Open sjanssen2 opened 5 years ago
The offset of having the primer still in my Deblur feature table did bias this analysis a lot :-/
This is interesting, do you have examples of this? How much is alot or what was the bias?
Thanks!
Regarding the 11-mix from the paper: The difference was none. We could not find any feature sequence from their genomes in our study. However, for an extended list of 40 genomes, we found 4 matching sequences in our study when primers were trimmed away, compared to 0. However, the 4 matching features are quite unspecific for the taxon / strain (thousands of 100%id matches when blasting against NR) with hundreds of different taxonomyIDs. However, different primer absence / presence can ruin promising search engines like red biom.
Has this issue been resolved?
Note that I'm seeing some really weird results when I pull down all of the human fecal samples with redbiom. Namely, if I run
ctx="Deblur-Illumina-16S-V4-100nt-fbc5b2"
redbiom search metadata "(feces | fecal | faecal | stool) & (sapien | human)" > human_ids.txt
cat human_ids.txt | redbiom fetch samples --context $ctx --output human-stool-deblur.biom
I'll get a deblurred table with 993083 taxa
The weird part about this is that if I run closed-reference OTU picking with vsearch, I only get 34977 hits (there are 599482 unmatched sequences). I wonder if a lack of primer trimming is inflating the miss rate.
The issue hasn't been resolved. Note that this specific issue is about a warning to users about this tentative problem with wetlab methods that do not ignore the linkerprimer of the sequences.

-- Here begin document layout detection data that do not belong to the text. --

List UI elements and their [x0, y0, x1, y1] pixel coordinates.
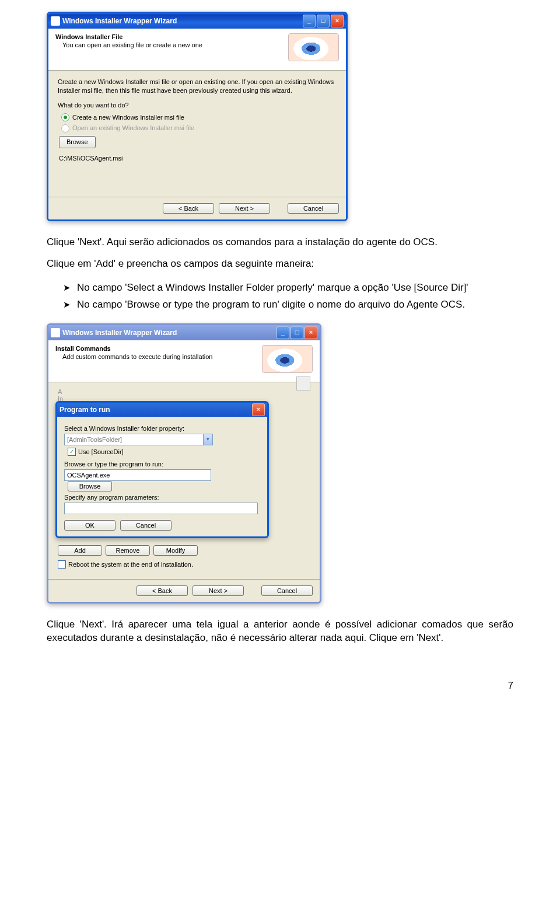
- ok-button[interactable]: OK: [64, 520, 116, 531]
- minimize-button[interactable]: _: [276, 326, 289, 339]
- next-button[interactable]: Next >: [192, 585, 244, 596]
- cancel-button[interactable]: Cancel: [261, 585, 313, 596]
- cancel-button[interactable]: Cancel: [120, 520, 172, 531]
- maximize-button[interactable]: □: [290, 326, 303, 339]
- eye-icon: [288, 33, 339, 61]
- back-button[interactable]: < Back: [163, 203, 214, 214]
- browse-program-label: Browse or type the program to run:: [64, 461, 260, 468]
- minimize-button[interactable]: _: [303, 15, 316, 27]
- back-button[interactable]: < Back: [136, 585, 188, 596]
- add-button[interactable]: Add: [58, 545, 102, 556]
- titlebar: Windows Installer Wrapper Wizard _ □ ×: [48, 325, 320, 340]
- file-path-text: C:\MSI\OCSAgent.msi: [59, 154, 337, 163]
- parameters-label: Specify any program parameters:: [64, 494, 260, 501]
- bullet-icon: ➤: [63, 298, 71, 312]
- paragraph-2: Clique em 'Add' e preencha os campos da …: [47, 257, 513, 271]
- app-icon: [51, 16, 60, 26]
- reboot-checkbox[interactable]: [58, 560, 66, 569]
- folder-property-select: [AdminToolsFolder] ▾: [64, 434, 213, 445]
- browse-button[interactable]: Browse: [59, 136, 96, 148]
- bullet-list: ➤ No campo 'Select a Windows Installer F…: [63, 281, 513, 312]
- radio-label: Open an existing Windows Installer msi f…: [72, 124, 194, 133]
- header-subtitle: You can open an existing file or create …: [62, 41, 282, 48]
- titlebar: Windows Installer Wrapper Wizard _ □ ×: [48, 13, 346, 29]
- header-subtitle: Add custom commands to execute during in…: [62, 353, 256, 360]
- eye-icon: [262, 345, 313, 373]
- use-sourcedir-checkbox[interactable]: [68, 448, 76, 456]
- radio-label: Create a new Windows Installer msi file: [72, 113, 184, 122]
- browse-button[interactable]: Browse: [68, 481, 112, 491]
- commands-area: A In: [48, 382, 320, 402]
- bullet-icon: ➤: [63, 281, 71, 295]
- parameters-input[interactable]: [64, 503, 258, 514]
- side-icon: [296, 376, 310, 390]
- wizard-header: Windows Installer File You can open an e…: [48, 29, 346, 71]
- chevron-down-icon: ▾: [203, 434, 212, 445]
- bullet-text: No campo 'Select a Windows Installer Fol…: [77, 281, 468, 295]
- next-button[interactable]: Next >: [219, 203, 270, 214]
- close-button[interactable]: ×: [331, 15, 344, 27]
- modal-titlebar: Program to run ×: [57, 403, 267, 417]
- page-number: 7: [47, 680, 513, 692]
- radio-icon: [61, 113, 69, 121]
- window-title: Windows Installer Wrapper Wizard: [62, 329, 276, 337]
- bullet-2: ➤ No campo 'Browse or type the program t…: [63, 298, 513, 312]
- radio-create-new[interactable]: Create a new Windows Installer msi file: [61, 113, 337, 122]
- program-input[interactable]: OCSAgent.exe: [64, 469, 211, 481]
- app-icon: [51, 328, 60, 337]
- radio-icon: [61, 124, 69, 133]
- header-title: Install Commands: [55, 345, 256, 352]
- wizard-dialog-2: Windows Installer Wrapper Wizard _ □ × I…: [47, 323, 321, 604]
- radio-open-existing: Open an existing Windows Installer msi f…: [61, 124, 337, 133]
- header-title: Windows Installer File: [55, 33, 282, 40]
- cancel-button[interactable]: Cancel: [288, 203, 339, 214]
- modify-button[interactable]: Modify: [153, 545, 198, 556]
- paragraph-3: Clique 'Next'. Irá aparecer uma tela igu…: [47, 618, 513, 645]
- modal-title: Program to run: [60, 406, 252, 414]
- maximize-button[interactable]: □: [317, 15, 330, 27]
- window-title: Windows Installer Wrapper Wizard: [62, 17, 303, 25]
- wizard-body: Create a new Windows Installer msi file …: [48, 71, 346, 197]
- modal-body: Select a Windows Installer folder proper…: [57, 417, 267, 536]
- wizard-header: Install Commands Add custom commands to …: [48, 340, 320, 382]
- wizard-footer: < Back Next > Cancel: [48, 579, 320, 602]
- paragraph-1: Clique 'Next'. Aqui serão adicionados os…: [47, 236, 513, 249]
- bullet-1: ➤ No campo 'Select a Windows Installer F…: [63, 281, 513, 295]
- bullet-text: No campo 'Browse or type the program to …: [77, 298, 465, 312]
- remove-button[interactable]: Remove: [106, 545, 150, 556]
- reboot-label: Reboot the system at the end of installa…: [68, 561, 193, 568]
- select-folder-label: Select a Windows Installer folder proper…: [64, 425, 260, 432]
- close-button[interactable]: ×: [304, 326, 317, 339]
- wizard-dialog-1: Windows Installer Wrapper Wizard _ □ × W…: [47, 12, 348, 221]
- select-value: [AdminToolsFolder]: [67, 436, 122, 443]
- use-sourcedir-label: Use [SourceDir]: [78, 448, 124, 455]
- column-hint-a: A: [58, 388, 62, 395]
- modal-close-button[interactable]: ×: [252, 403, 265, 416]
- program-to-run-dialog: Program to run × Select a Windows Instal…: [55, 401, 269, 538]
- description-text: Create a new Windows Installer msi file …: [58, 78, 337, 95]
- below-modal-area: Add Remove Modify Reboot the system at t…: [48, 541, 320, 579]
- question-text: What do you want to do?: [58, 101, 337, 110]
- wizard-footer: < Back Next > Cancel: [48, 197, 346, 219]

Anyway, a few questions to try to help you with your specific question:
Right on, thanks for responding then - maybe I should move this over to a new issue? Regarding your question
The command that I used is given as follows
qiime vsearch cluster-features-closed-reference --i-reference-sequences ~/Documents/databases/97_seqs.qza --i-sequences human-stool-deblur-seqs.qza --i-table human-stool-deblur.biom.qza --p-perc-identity .97 --output-dir closed-reference --p-threads 30
No problem! Open a new issue? I guess this is fine; next time, suggest sending an email to qiita.help@gmail.com.
--p-strand both
@mortonjt, is it that 599482 unique features from the input deblur table failed to recruit to Greengenes, or a total of 599482 reads failed to recruit? What's the total % of reads lost following recruitment, and what fraction of the features failing to recruit are singletons or doubletons?
A few considerations:
--p-min-reads 1
so singletons are retained I'm not seeing evidence of a quality control issue or a problem, but rather that there are unknowns. I'm not sure if there is a deviation in expectation as I don't think there has been much investigation (that I'm aware of at least) on the application of closed reference following deblur.
These are the former - 599482 unique features from the deblur table that failed to recruit to Greengenes.
If quality control isn't an issue, then I think this is really exciting! I didn't realize how many novel bugs weren't represented in GG.
The reoccurrence of features across samples is exciting. Do these recruit to greengenes at, say, 90%?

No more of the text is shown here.